- [RECORD EXTRACTS]:
/---

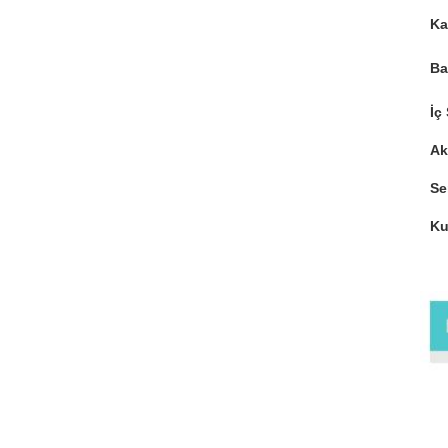
Ka
Ba
İç
Ak
Se
Ku
Ay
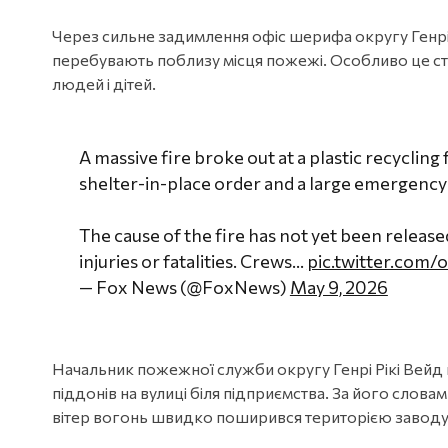
Через сильне задимлення офіс шерифа округу Генрі
перебувають поблизу місця пожежі. Особливо це сто
людей і дітей.
A massive fire broke out at a plastic recyclin
shelter-in-place order and a large emergency
The cause of the fire has not yet been releas
injuries or fatalities. Crews…
pic.twitter.com/
— Fox News (@FoxNews)
May 9, 2026
Начальник пожежної служби округу Генрі Рікі Вейд 
піддонів на вулиці біля підприємства. За його слова
вітер вогонь швидко поширився територією заводу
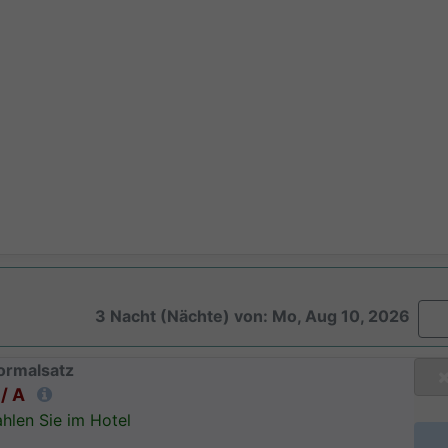
3 Nacht (Nächte) von: Mo, Aug 10, 2026
ormalsatz
/ A
hlen Sie im Hotel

\---

- [EXERCISE INSTRUCTIONS]: Filter the material for the word "округу" and copy each matching line.

- [EXERCISE SOLUTION]:
Через сильне задимлення офіс шерифа округу Генрі
Начальник пожежної служби округу Генрі Рікі Вейд 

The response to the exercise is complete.